• Task statement
An exact copy of every entry is needed here; the images stay out.

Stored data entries
————
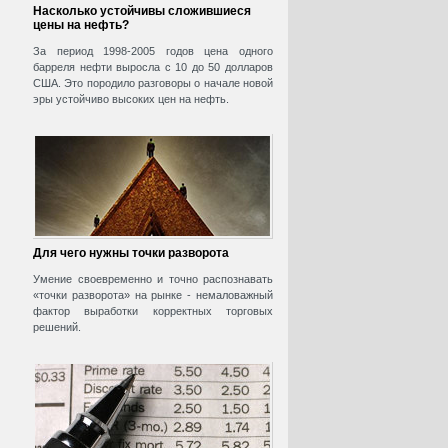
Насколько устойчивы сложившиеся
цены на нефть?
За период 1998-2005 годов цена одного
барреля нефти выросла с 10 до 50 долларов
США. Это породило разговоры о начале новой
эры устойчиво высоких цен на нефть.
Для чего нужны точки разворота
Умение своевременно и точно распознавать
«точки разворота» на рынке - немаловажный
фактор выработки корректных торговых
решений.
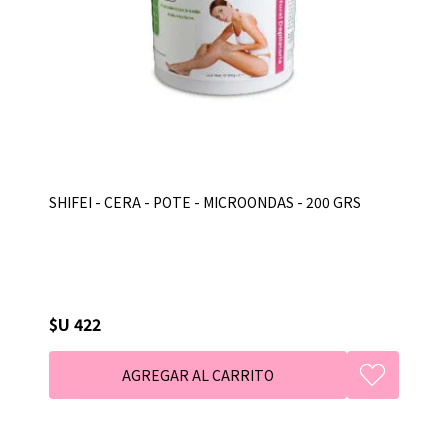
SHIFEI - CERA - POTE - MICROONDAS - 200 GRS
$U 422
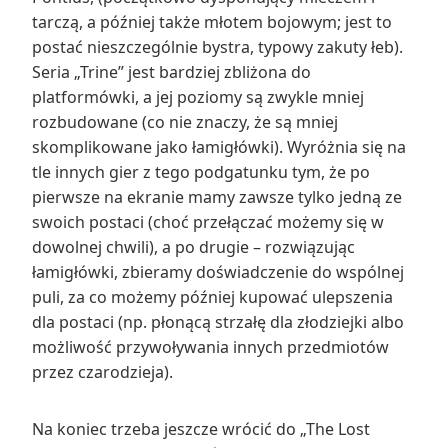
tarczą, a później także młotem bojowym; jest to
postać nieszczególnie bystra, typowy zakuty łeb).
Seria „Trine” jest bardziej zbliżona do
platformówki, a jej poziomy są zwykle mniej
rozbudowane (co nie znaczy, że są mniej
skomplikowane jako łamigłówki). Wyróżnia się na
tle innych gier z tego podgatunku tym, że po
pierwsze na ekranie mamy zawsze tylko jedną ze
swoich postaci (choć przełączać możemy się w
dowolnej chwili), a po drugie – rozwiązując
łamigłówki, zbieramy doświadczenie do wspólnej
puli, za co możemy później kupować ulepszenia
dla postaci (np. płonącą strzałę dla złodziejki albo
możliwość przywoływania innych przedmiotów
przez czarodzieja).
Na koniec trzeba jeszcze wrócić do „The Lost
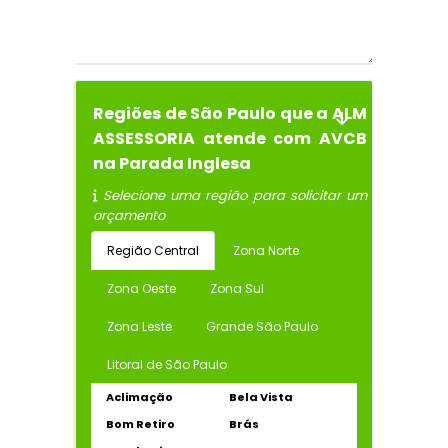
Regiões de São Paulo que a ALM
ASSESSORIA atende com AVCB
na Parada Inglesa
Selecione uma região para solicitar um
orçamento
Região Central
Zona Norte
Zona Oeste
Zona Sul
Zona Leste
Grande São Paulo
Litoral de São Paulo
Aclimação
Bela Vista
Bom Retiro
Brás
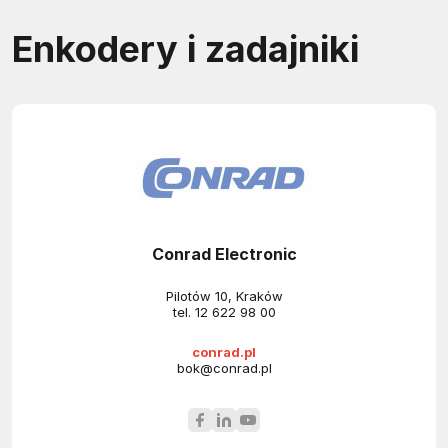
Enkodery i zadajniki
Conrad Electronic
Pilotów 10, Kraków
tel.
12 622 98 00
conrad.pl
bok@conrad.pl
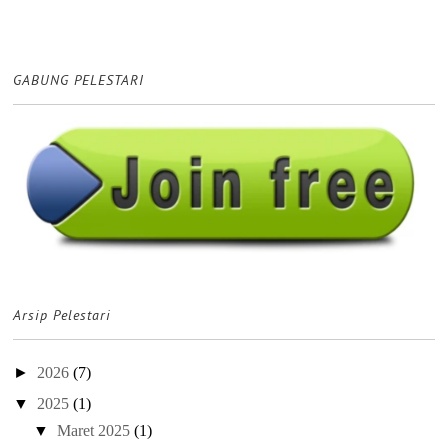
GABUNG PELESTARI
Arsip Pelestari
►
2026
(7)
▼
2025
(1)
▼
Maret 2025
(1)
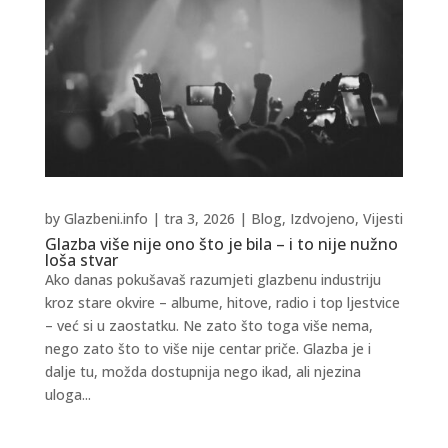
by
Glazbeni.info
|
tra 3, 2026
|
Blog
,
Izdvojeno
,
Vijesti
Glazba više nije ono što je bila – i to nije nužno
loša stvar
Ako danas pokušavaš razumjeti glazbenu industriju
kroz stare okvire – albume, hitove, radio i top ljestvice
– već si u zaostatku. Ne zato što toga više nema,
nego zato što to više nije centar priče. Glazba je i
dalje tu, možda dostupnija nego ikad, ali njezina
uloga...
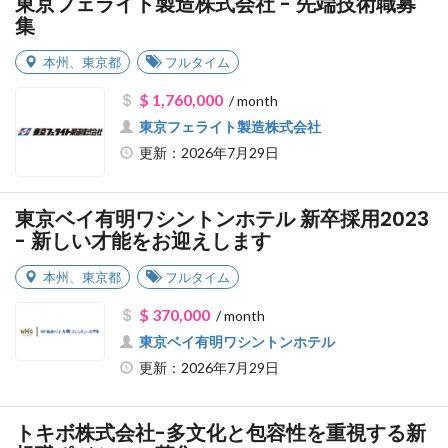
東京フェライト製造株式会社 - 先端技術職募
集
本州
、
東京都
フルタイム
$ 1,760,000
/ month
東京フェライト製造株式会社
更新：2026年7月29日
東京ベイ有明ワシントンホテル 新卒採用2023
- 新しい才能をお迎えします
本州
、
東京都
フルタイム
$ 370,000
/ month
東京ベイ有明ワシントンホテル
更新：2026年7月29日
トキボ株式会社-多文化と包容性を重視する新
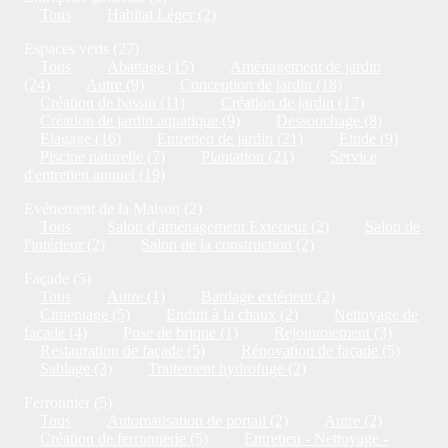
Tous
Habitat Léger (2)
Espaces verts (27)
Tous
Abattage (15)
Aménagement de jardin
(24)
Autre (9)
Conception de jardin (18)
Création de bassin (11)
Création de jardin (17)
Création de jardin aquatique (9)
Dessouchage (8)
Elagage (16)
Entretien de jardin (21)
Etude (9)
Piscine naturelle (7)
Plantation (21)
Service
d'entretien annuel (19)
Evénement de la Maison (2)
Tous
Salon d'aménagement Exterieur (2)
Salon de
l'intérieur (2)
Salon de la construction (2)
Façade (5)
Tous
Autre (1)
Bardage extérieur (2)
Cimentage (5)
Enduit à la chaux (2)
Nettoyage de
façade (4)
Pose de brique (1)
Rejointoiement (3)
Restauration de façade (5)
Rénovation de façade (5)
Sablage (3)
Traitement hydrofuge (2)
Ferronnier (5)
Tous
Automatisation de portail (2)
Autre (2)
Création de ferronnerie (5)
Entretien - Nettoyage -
————
• Answer to the problem
Насколько устойчивы сложившиеся
цены на нефть?
За период 1998-2005 годов цена одного
барреля нефти выросла с 10 до 50 долларов
США. Это породило разговоры о начале новой
эры устойчиво высоких цен на нефть.
Для чего нужны точки разворота
Умение своевременно и точно распознавать
«точки разворота» на рынке - немаловажный
фактор выработки корректных торговых
решений.
SHIFEI - CERA - POTE - MICROONDAS - 200 GRS
$U 422
tarczą, a później także młotem bojowym; jest to
postać nieszczególnie bystra, typowy zakuty łeb).
Seria „Trine” jest bardziej zbliżona do
platformówki, a jej poziomy są zwykle mniej
rozbudowane (co nie znaczy, że są mniej
skomplikowane jako łamigłówki). Wyróżnia się na
tle innych gier z tego podgatunku tym, że po
pierwsze na ekranie mamy zawsze tylko jedną ze
swoich postaci (choć przełączać możemy się w
dowolnej chwili), a po drugie – rozwiązując
łamigłówki, zbieramy doświadczenie do wspólnej
puli, za co możemy później kupować ulepszenia
dla postaci (np. płonącą strzałę dla złodziejki albo
możliwość przywoływania innych przedmiotów
przez czarodzieja).
Na koniec trzeba jeszcze wrócić do „The Lost
Regiões de São Paulo que a ALM
ASSESSORIA atende com AVCB
na Parada Inglesa
Selecione uma região para solicitar um
orçamento
Região Central
Zona Norte
Zona Oeste
Zona Sul
Zona Leste
Grande São Paulo
Litoral de São Paulo
Aclimação
Bela Vista
Bom Retiro
Brás
Enkodery i zadajniki
Conrad Electronic
Pilotów 10, Kraków
tel.
12 622 98 00
conrad.pl
bok@conrad.pl
GABUNG PELESTARI
Arsip Pelestari
►
2026
(7)
▼
2025
(1)
▼
Maret 2025
(1)
by
Glazbeni.info
|
tra 3, 2026
|
Blog
,
Izdvojeno
,
Vijesti
Glazba više nije ono što je bila – i to nije nužno
loša stvar
Ako danas pokušavaš razumjeti glazbenu industriju
kroz stare okvire – albume, hitove, radio i top ljestvice
– već si u zaostatku. Ne zato što toga više nema,
nego zato što to više nije centar priče. Glazba je i
dalje tu, možda dostupnija nego ikad, ali njezina
uloga...
東京フェライト製造株式会社 - 先端技術職募
集
本州
、
東京都
フルタイム
$ 1,760,000
/ month
東京フェライト製造株式会社
更新：2026年7月29日
東京ベイ有明ワシントンホテル 新卒採用2023
- 新しい才能をお迎えします
本州
、
東京都
フルタイム
$ 370,000
/ month
東京ベイ有明ワシントンホテル
更新：2026年7月29日
トキボ株式会社-多文化と包容性を重視する新
Tous
Habitat Léger (2)
Espaces verts (27)
Tous
Abattage (15)
Aménagement de jardin
(24)
Autre (9)
Conception de jardin (18)
Création de bassin (11)
Création de jardin (17)
Création de jardin aquatique (9)
Dessouchage (8)
Elagage (16)
Entretien de jardin (21)
Etude (9)
Piscine naturelle (7)
Plantation (21)
Service
d'entretien annuel (19)
Evénement de la Maison (2)
Tous
Salon d'aménagement Exterieur (2)
Salon de
l'intérieur (2)
Salon de la construction (2)
Façade (5)
Tous
Autre (1)
Bardage extérieur (2)
Cimentage (5)
Enduit à la chaux (2)
Nettoyage de
façade (4)
Pose de brique (1)
Rejointoiement (3)
Restauration de façade (5)
Rénovation de façade (5)
Sablage (3)
Traitement hydrofuge (2)
Ferronnier (5)
Tous
Automatisation de portail (2)
Autre (2)
Création de ferronnerie (5)
Entretien - Nettoyage -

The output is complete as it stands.